(Saved data entries)
▬▬▬▬▬▬

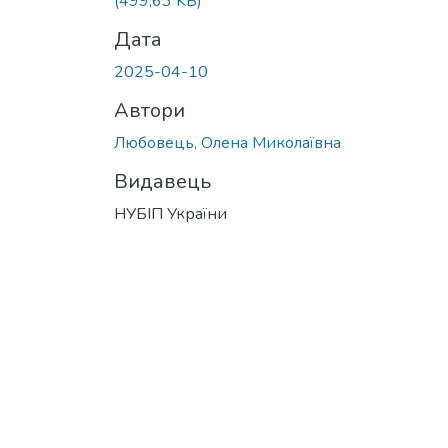
(499,63 KB)
Дата
2025-04-10
Автори
Любовець, Олена Миколаївна
Видавець
НУБІП України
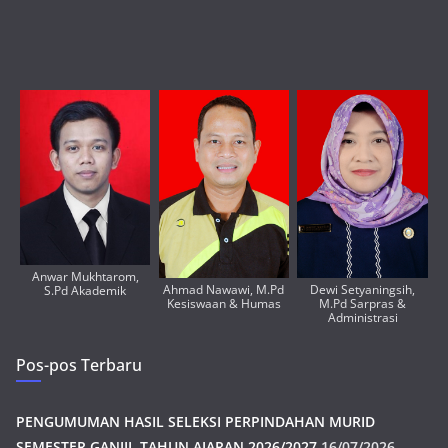
Anwar Mukhtarom,
Ahmad Nawawi, M.Pd
Dewi Setyaningsih,
S.Pd Akademik
Kesiswaan & Humas
M.Pd Sarpras &
Administrasi
Pos-pos Terbaru
PENGUMUMAN HASIL SELEKSI PERPINDAHAN MURID
SEMESTER GANJIL TAHUN AJARAN 2026/2027
16/07/2026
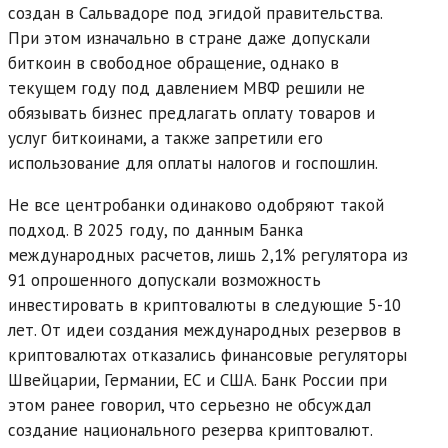
создан в Сальвадоре под эгидой правительства.
При этом изначально в стране даже допускали
биткоин в свободное обращение, однако в
текущем году под давлением МВФ решили не
обязывать бизнес предлагать оплату товаров и
услуг биткоинами, а также запретили его
использование для оплаты налогов и госпошлин.
Не все центробанки одинаково одобряют такой
подход. В 2025 году, по данным Банка
международных расчетов, лишь 2,1% регулятора из
91 опрошенного допускали возможность
инвестировать в криптовалюты в следующие 5-10
лет. От идеи создания международных резервов в
криптовалютах отказались финансовые регуляторы
Швейцарии, Германии, ЕС и США. Банк России при
этом ранее говорил, что серьезно не обсуждал
создание национального резерва криптовалют.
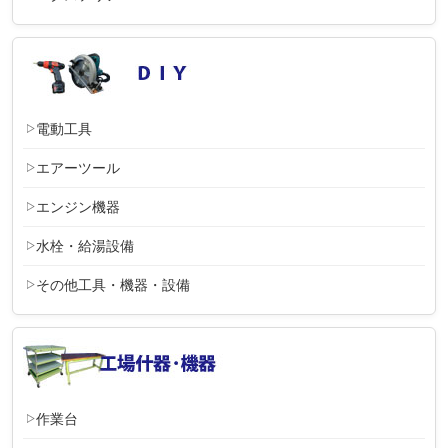
電動工具
エアーツール
エンジン機器
水栓・給湯設備
その他工具・機器・設備
作業台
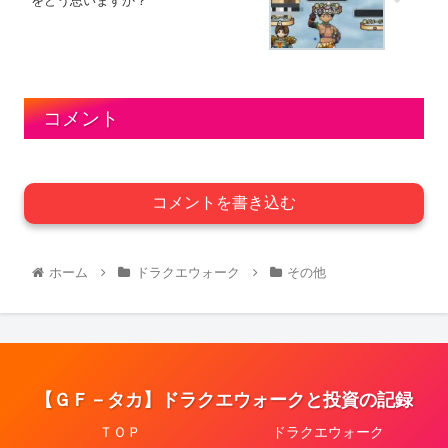
をどう思いますか？
コメント
コメントを書き込む
ホーム
ドラクエウォーク
その他
【ＧＦ－タカ】ドラクエウォークと投資の記録
ＴＯＰ
ドラクエウォーク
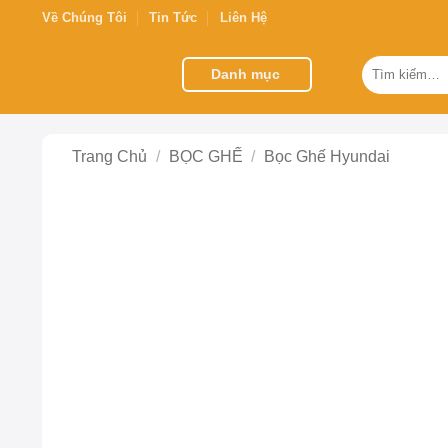
Bỏ
Về Chúng Tôi
Tin Tức
Liên Hệ
qua
nội
Tìm
Danh mục
kiếm:
dung
Trang Chủ
/
BỌC GHẾ
/
Bọc Ghế Hyundai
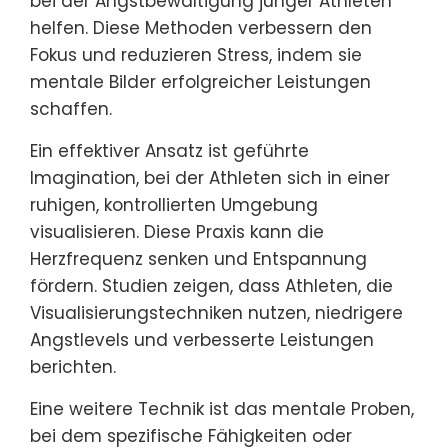
bei der Angstbewältigung junger Athleten
helfen. Diese Methoden verbessern den
Fokus und reduzieren Stress, indem sie
mentale Bilder erfolgreicher Leistungen
schaffen.
Ein effektiver Ansatz ist geführte
Imagination, bei der Athleten sich in einer
ruhigen, kontrollierten Umgebung
visualisieren. Diese Praxis kann die
Herzfrequenz senken und Entspannung
fördern. Studien zeigen, dass Athleten, die
Visualisierungstechniken nutzen, niedrigere
Angstlevels und verbesserte Leistungen
berichten.
Eine weitere Technik ist das mentale Proben,
bei dem spezifische Fähigkeiten oder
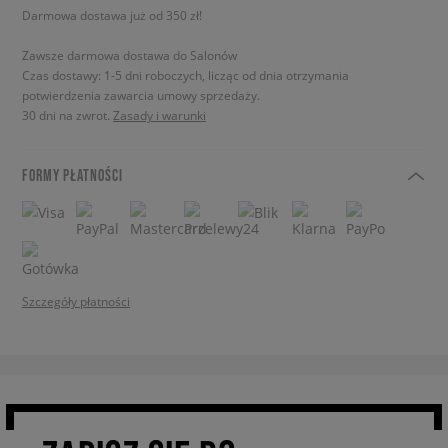
Darmowa dostawa już od 350 zł!
Zawsze darmowa dostawa do Salonów
Czas dostawy: 1-5 dni roboczych, licząc od dnia otrzymania
potwierdzenia zawarcia umowy sprzedaży.
30 dni na zwrot.
Zasady i warunki
FORMY PŁATNOŚCI
Szczegóły płatności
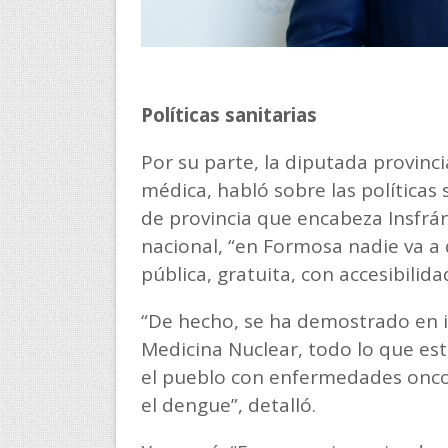
Políticas sanitarias
Por su parte, la diputada provinc
médica, habló sobre las políticas
de provincia que encabeza Insfrán
nacional, “en Formosa nadie va 
pública, gratuita, con accesibilid
“De hecho, se ha demostrado en i
Medicina Nuclear, todo lo que es
el pueblo con enfermedades oncol
el dengue”, detalló.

▬▬▬▬▬▬

● Aim of the task:
Return exactly, with no pictures, each line from the one that contains "91 опрошенного допускали возможность" through the end of the entries above, both ends included.

● Task result:
91 опрошенного допускали возможность
инвестировать в криптовалюты в следующие 5-10
лет. От идеи создания международных резервов в
криптовалютах отказались финансовые регуляторы
Швейцарии, Германии, ЕС и США. Банк России при
этом ранее говорил, что серьезно не обсуждал
создание национального резерва криптовалют.
電動工具
エアーツール
エンジン機器
水栓・給湯設備
その他工具・機器・設備
作業台
をどう思いますか？
コメント
コメントを書き込む
ホーム
ドラクエウォーク
その他
【ＧＦ－タカ】ドラクエウォークと投資の記録
ＴＯＰ
ドラクエウォーク
Bỏ
Về Chúng Tôi
Tin Tức
Liên Hệ
qua
nội
Tìm
Danh mục
kiếm:
dung
Trang Chủ
/
BỌC GHẾ
/
Bọc Ghế Hyundai
bei der Angstbewältigung junger Athleten
helfen. Diese Methoden verbessern den
Fokus und reduzieren Stress, indem sie
mentale Bilder erfolgreicher Leistungen
schaffen.
Ein effektiver Ansatz ist geführte
Imagination, bei der Athleten sich in einer
ruhigen, kontrollierten Umgebung
visualisieren. Diese Praxis kann die
Herzfrequenz senken und Entspannung
fördern. Studien zeigen, dass Athleten, die
Visualisierungstechniken nutzen, niedrigere
Angstlevels und verbesserte Leistungen
berichten.
Eine weitere Technik ist das mentale Proben,
bei dem spezifische Fähigkeiten oder
Darmowa dostawa już od 350 zł!
Zawsze darmowa dostawa do Salonów
Czas dostawy: 1-5 dni roboczych, licząc od dnia otrzymania
potwierdzenia zawarcia umowy sprzedaży.
30 dni na zwrot.
Zasady i warunki
FORMY PŁATNOŚCI
Szczegóły płatności
Políticas sanitarias
Por su parte, la diputada provinc
médica, habló sobre las políticas
de provincia que encabeza Insfrán
nacional, “en Formosa nadie va 
pública, gratuita, con accesibilid
“De hecho, se ha demostrado en i
Medicina Nuclear, todo lo que es
el pueblo con enfermedades oncol
el dengue”, detalló.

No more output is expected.